Estudantes protestam contra Selic e cobram revisão de meta do BC em 2026

Estudantes protestam contra a Selic de 14,7% antes de palestra do BC. Saiba o que motivou o grito: “Selic é roubo!”

2 min de leitura

(Imagem de reprodução da internet).

Estudantes Protestam Contra Taxa Selic Antes de Palestra do BC

Um grupo de universitários realizou um protesto nesta sexta-feira, dia 10, antes de uma palestra com o presidente do Banco Central do Brasil, Gabriel Galípolo. Os manifestantes levaram uma faixa com a mensagem impactante: “Selic 14,7% é roubo – juros + ciência + educação”.

A manifestação fez referência direta à taxa Selic, que se encontrava em 14,75% ao ano, e expôs suas preocupações com o cenário econômico atual.

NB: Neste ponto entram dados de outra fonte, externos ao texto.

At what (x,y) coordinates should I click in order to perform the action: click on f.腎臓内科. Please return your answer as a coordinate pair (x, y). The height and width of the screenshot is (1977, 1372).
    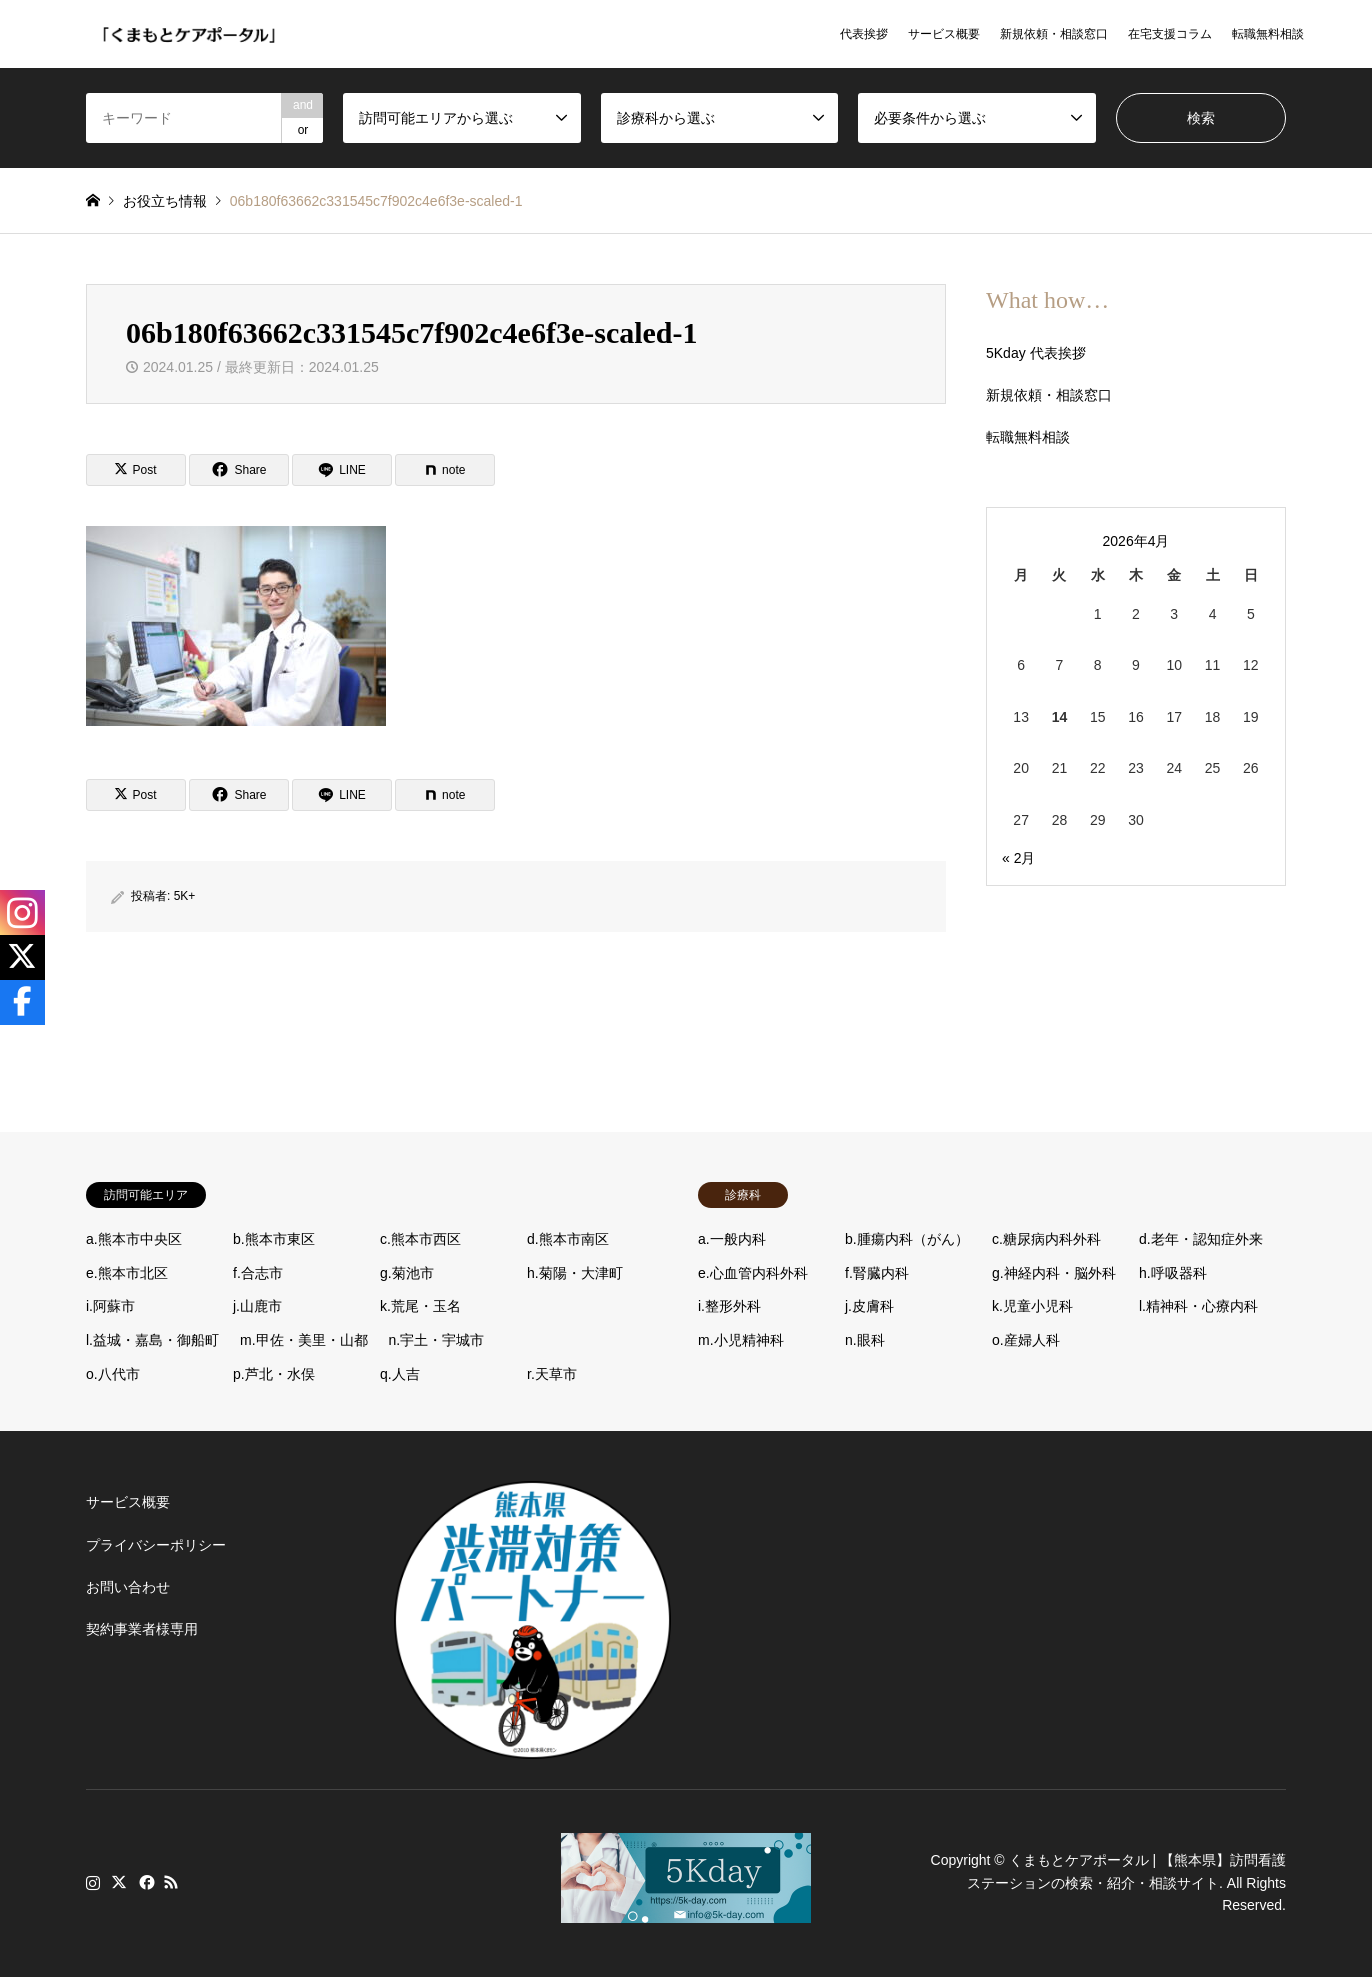     Looking at the image, I should click on (877, 1273).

Críticas ao Alto Nível dos Juros no Brasil

Além da faixa, os estudantes distribuíram panfletos detalhando suas críticas ao patamar elevado dos juros no país e os efeitos que isso gera na economia. O material distribuído apontou que a taxa atual está contribuindo para um aumento significativo da inadimplência.

Segundo os dados apresentados, a inadimplência afeta cerca de 81 milhões de pessoas e 8,1 milhões de empresas no Brasil. Há ainda o alerta de que 31% dos negócios ativos estão com dificuldades para honrar seus compromissos.

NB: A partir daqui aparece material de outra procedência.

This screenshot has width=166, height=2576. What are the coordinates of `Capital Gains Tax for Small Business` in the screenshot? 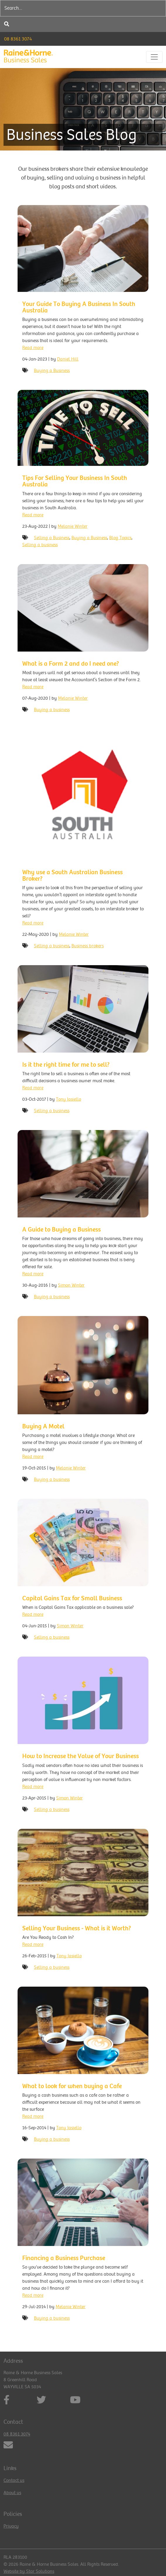 It's located at (72, 1598). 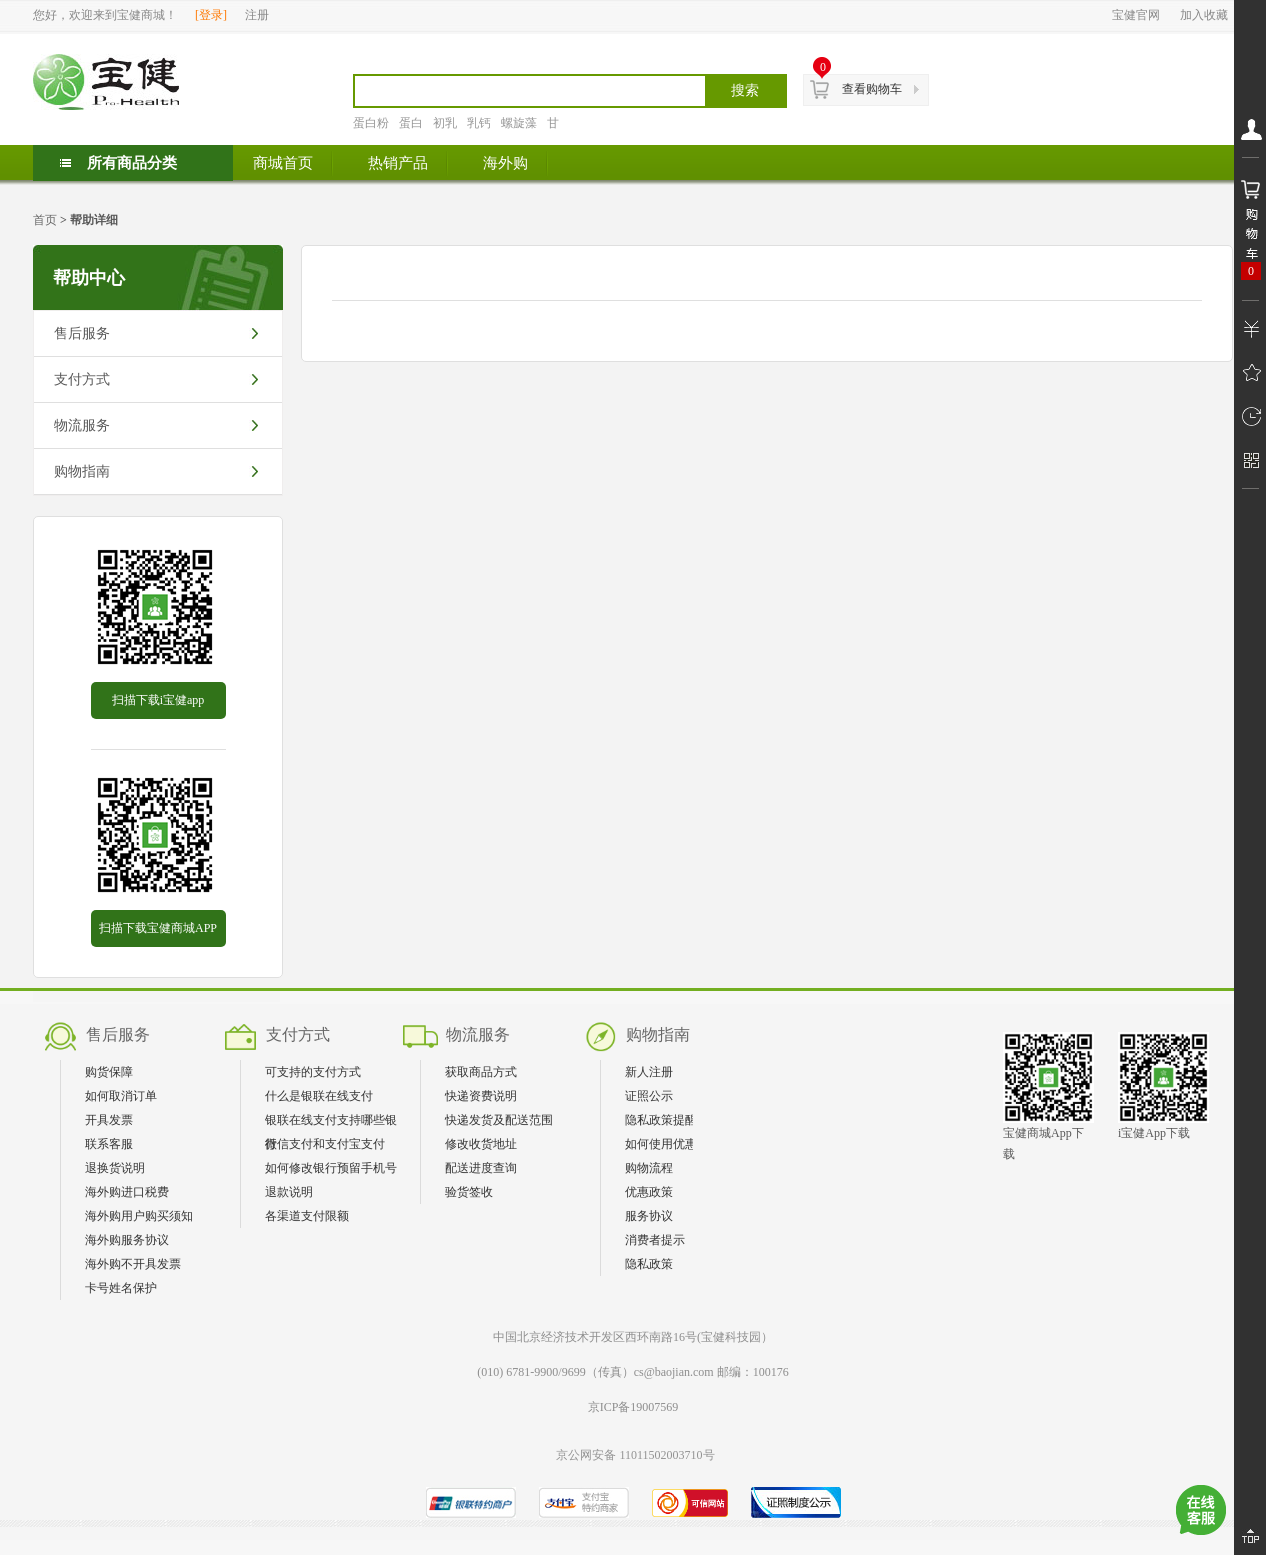 The width and height of the screenshot is (1266, 1555). Describe the element at coordinates (109, 1072) in the screenshot. I see `购货保障` at that location.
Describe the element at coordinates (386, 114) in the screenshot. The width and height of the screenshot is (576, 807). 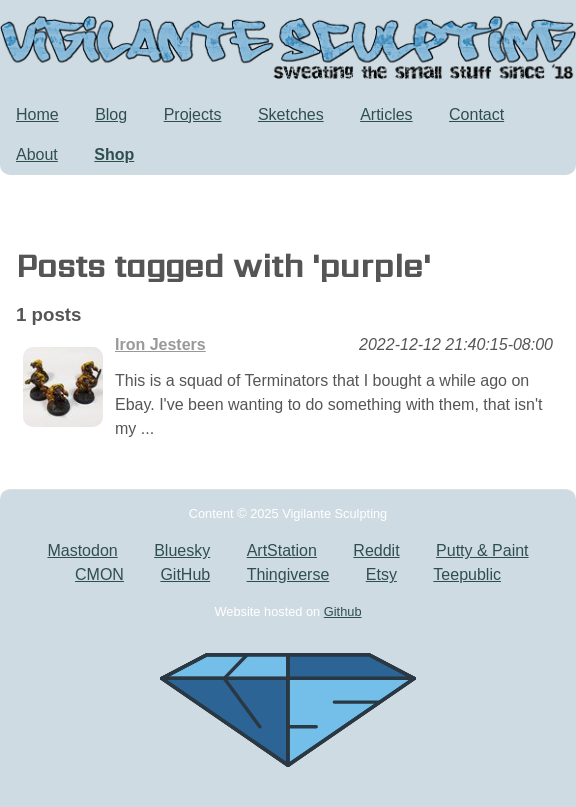 I see `Articles` at that location.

Impactos Econômicos e Financeiros

O documento também ressaltou o crescimento notável nos pedidos de recuperação judicial ao longo do ano de 2025. Esses indicadores reforçam a preocupação estudantil com o custo de vida e o crédito no país.

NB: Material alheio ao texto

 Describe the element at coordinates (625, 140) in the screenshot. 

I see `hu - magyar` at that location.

O Custo Fiscal dos Juros e a Política Monetária

Os manifestantes também direcionaram a atenção para o impacto fiscal gerado pelos juros. Os dados citados mostraram que o gasto do setor público com juros acumulou R$ 1,03 trilhão em apenas 12 meses, até fevereiro.

Esse valor representa aproximadamente 8,07% do Produto Interno Bruto (PIB). Os organizadores argumentam que a política monetária vigente é prejudicial à atividade econômica geral.

Demandas dos Estudantes

Um dos estudantes manifestou que o nível dos juros afeta diretamente tanto os trabalhadores quanto as empresas. Por isso, eles defendem veementemente a revisão da meta de inflação, que atualmente está estabelecida em 3%.

Em um detalhe da cobertura, foi observado que Gabriel Galípolo não utilizou a entrada principal da faculdade para acessar o local da palestra, entrando por outra área.

Perspectivas para a Economia Brasileira

O protesto evidencia um descontentamento estudantil com o cenário econômico, pressionando por mudanças na política monetária e fiscal. A discussão sobre a taxa Selic e seus impactos na vida financeira da população permanece central no debate público.